Data to process =
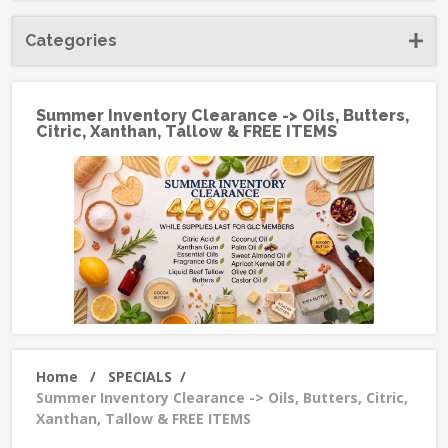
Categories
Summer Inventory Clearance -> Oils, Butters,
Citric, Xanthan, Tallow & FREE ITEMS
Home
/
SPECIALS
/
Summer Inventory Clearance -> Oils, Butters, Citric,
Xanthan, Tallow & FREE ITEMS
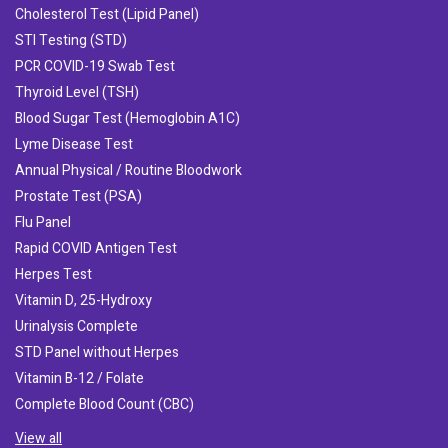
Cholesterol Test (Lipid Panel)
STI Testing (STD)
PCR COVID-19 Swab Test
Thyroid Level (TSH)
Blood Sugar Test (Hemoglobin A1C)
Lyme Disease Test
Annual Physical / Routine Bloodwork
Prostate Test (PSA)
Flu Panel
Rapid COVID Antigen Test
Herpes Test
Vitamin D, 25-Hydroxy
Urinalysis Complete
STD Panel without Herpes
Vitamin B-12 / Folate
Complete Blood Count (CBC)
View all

...

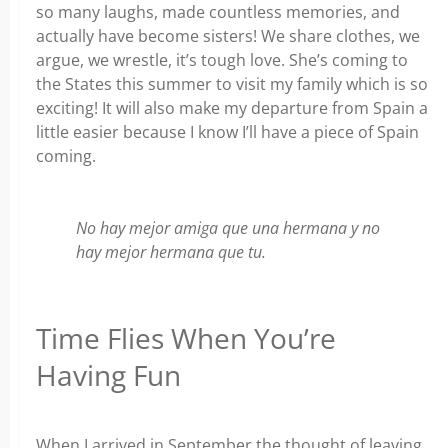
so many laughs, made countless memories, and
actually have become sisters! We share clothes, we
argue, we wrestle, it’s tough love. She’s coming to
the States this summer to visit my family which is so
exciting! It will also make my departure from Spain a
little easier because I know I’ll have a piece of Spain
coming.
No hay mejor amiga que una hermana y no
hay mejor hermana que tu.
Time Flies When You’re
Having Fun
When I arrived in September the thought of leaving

Work task = If the word "Oils" is on a line above, return that line.

Task solution =
Summer Inventory Clearance -> Oils, Butters,
Summer Inventory Clearance -> Oils, Butters, Citric,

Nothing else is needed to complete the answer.